Problem requirements – Please copy out each line of the entries in which "emekli" appears.

Excerpted records –

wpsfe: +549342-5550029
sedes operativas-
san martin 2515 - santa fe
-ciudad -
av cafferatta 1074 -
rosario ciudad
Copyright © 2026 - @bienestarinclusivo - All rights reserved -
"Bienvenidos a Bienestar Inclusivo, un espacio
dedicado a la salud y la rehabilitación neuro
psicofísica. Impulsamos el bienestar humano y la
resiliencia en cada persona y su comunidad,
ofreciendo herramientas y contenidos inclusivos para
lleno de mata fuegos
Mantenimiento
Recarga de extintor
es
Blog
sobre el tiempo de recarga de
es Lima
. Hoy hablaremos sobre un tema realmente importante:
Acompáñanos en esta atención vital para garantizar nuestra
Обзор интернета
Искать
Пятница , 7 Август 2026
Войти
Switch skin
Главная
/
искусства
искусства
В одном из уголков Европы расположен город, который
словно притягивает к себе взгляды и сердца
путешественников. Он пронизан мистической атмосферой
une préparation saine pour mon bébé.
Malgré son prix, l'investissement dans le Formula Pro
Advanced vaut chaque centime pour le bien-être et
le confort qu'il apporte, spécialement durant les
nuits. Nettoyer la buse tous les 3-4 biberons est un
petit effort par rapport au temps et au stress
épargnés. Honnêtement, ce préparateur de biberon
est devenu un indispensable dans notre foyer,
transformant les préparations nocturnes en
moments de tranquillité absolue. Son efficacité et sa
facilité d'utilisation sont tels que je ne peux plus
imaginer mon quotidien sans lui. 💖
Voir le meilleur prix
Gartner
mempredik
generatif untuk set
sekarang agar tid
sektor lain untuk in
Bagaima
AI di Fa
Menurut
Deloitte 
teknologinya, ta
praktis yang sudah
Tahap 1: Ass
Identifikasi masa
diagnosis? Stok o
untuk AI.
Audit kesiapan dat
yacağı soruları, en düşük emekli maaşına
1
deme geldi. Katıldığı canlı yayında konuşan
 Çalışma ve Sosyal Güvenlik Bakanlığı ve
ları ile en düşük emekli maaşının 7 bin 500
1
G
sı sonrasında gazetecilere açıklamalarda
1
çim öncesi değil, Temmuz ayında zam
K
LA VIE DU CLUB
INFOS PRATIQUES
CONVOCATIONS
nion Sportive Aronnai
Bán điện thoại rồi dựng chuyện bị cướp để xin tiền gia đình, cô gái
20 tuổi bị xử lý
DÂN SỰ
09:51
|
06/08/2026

Response below –
yacağı soruları, en düşük emekli maaşına
ları ile en düşük emekli maaşının 7 bin 500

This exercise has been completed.